Cool stuff! Might be fun to integrate with a type validation library like Pydantic or Msgspec to provide in-line coercion/assertion.
What is the performance hit like? I could see these getting pretty expensive (but correctness is invaluable). Seems like it would be great for something like aws lambda in python where you have already decided performance isn't an utmost priority and scrutability is difficult, so any correctness you can bolt on is a boon.
Hello everyone, I'm starting a new blog where I'm trying to mix my passion and experience for safe programming in critical contexts, and my (over)use of Python, and other techs that are used in... less safe contexts. The "investment hypothesis" if you will is that pieces of tech used daily in critical systems could see a broader use if they stopped being hidden behind mumbo jumbo, bad UX, and general lack of consideration for the common developper. In this blog I'll try to go and discuss fuzzing, contracts, why not some amount of lightweight proofing... and to mix them with application that are hopefully fun and nice to study.

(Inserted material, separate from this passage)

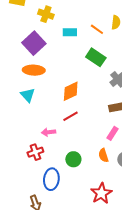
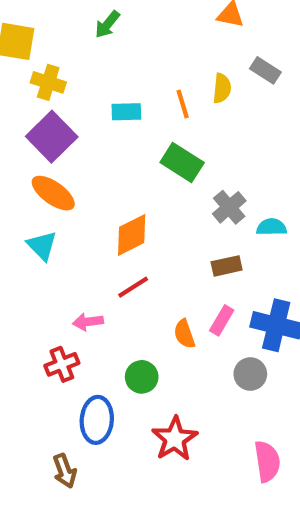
yellow cross: (46, 14) -> (48, 82), moved
orange line: (97, 29) -> (183, 104), turned 40
orange ellipse: (34, 70) -> (53, 193), turned 35
orange semicircle: (103, 155) -> (184, 334), moved
red star: (101, 193) -> (175, 439), moved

This first post is about counting sheeps, with a design-by-contract twist.
Let me know what you guys think, it's my first blog at all, so I'm a taker for all matters of feedback, as long as it comes from the heart that is ;)
This isn't meant as a dig, I'm genuinely curious: how is this not simply imposing static typing in python?
The pre and post conditions are checked at runtime. Also, typically static type sytems are not expressive enough to statically check more than relatively basic pre and post conditions, even in languages with advanced type systems like Haskell or Scala.
At this point just use Java instead.